Saturday, June 09, 2012

Prayer and a Telephone Call

I had an unusual thing happen this week..

Sometimes I am really quick in making decisions but sometimes I am faced with a big decision that is painful to make.  That happened this week.  It wasn't anything bad, in fact probably either way I chose it would end up fine.  It was certainly going to have a huge impact on my life,though.   

I have a place I go when I need to just think.  I go to my friend, Sara.



Actually, she's not there.  I go to Sara's grave.  Sara was one of my early chemotherapy patients and I ended up taking care of her for years.  Sara was also a nurse and we became friends. I adored her.

This is not Sara's grave but it was a pretty photo 
depicting a quiet, peaceful graveyard.  
I don't want you to think I am creepy 
because I find peace in cemeteries.

When Sara's cancer returned, it was sad but not unexpected.  Sara handled it all so well; she taught me a lot about putting faith into action.  I miss her but now, several years after her death, I go to her grave to think, especially when my thoughts are about my life as a nurse.

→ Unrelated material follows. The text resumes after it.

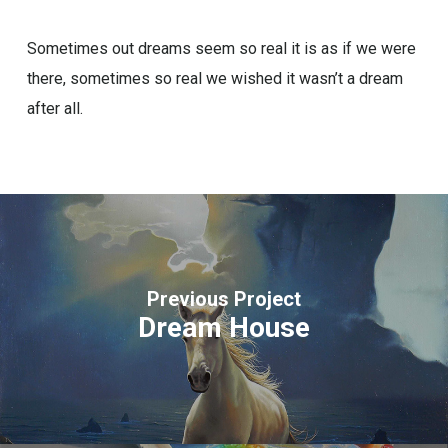
Sometimes out dreams seem so real it is as if we were
there, sometimes so real we wished it wasn’t a dream
after all.
Previous Project
Dream House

On Wednesday, at Sara's graveside, I received a phone call.  I didn't recognize the voice right away but it was from another former patient.  I'd run into her on several occasions over the years but we've never been phone buddies or anything.  It was right at noon when she, Barb, called.  She told me that I'd been on her mind for a few days but that she'd suddenly felt the need to pray for me.  She said she was going to wait until after lunch but felt she needed to call me right NOW!

I wept a bit.  You see, I was standing there pondering an unexpected opportunity to change employment.  The new opportunity came out of the blue and I was going to reject it.  I felt that I should stay at hospice, even though there were many signs that I should move on.  My issue was that I felt hospice was where I could have the biggest impact on people, be the biggest help.  The call from Barb made me remember that there are other jobs where I might be able to be helpful.

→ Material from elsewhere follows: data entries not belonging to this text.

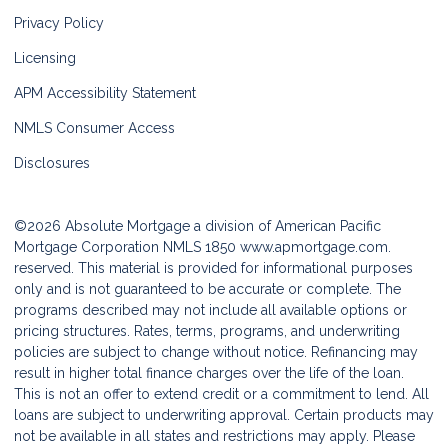
Privacy Policy
Licensing
APM Accessibility Statement
NMLS Consumer Access
Disclosures
©2026 Absolute Mortgage a division of American Pacific
Mortgage Corporation NMLS 1850
www.apmortgage.com.
reserved. This material is provided for informational purposes
only and is not guaranteed to be accurate or complete. The
programs described may not include all available options or
pricing structures. Rates, terms, programs, and underwriting
policies are subject to change without notice. Refinancing may
result in higher total finance charges over the life of the loan.
This is not an offer to extend credit or a commitment to lend. All
loans are subject to underwriting approval. Certain products may
not be available in all states and restrictions may apply. Please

Yesterday I went to work, still unsure of what I'd do.  In the morning I kept thinking of how much I loved hospice work.  I prayed over and over as I worked, asking that God show me what I should do.  Well, I am convinced that God has a sense of humor.  They day just got worse and worse.  One of the hardest things for me at hospice is the 12.5 hour shifts.  I have some arthritis issues, maybe associated with Crohn's but I don't know that for sure.  I also have degenerative disk disease so my back sometimes gets pretty crabby as well.  I end up aching with my joints crying out for mercy.  Yesterday I ran my legs off for 14.5 hours!  By the end of the shift, I knew what I had to do.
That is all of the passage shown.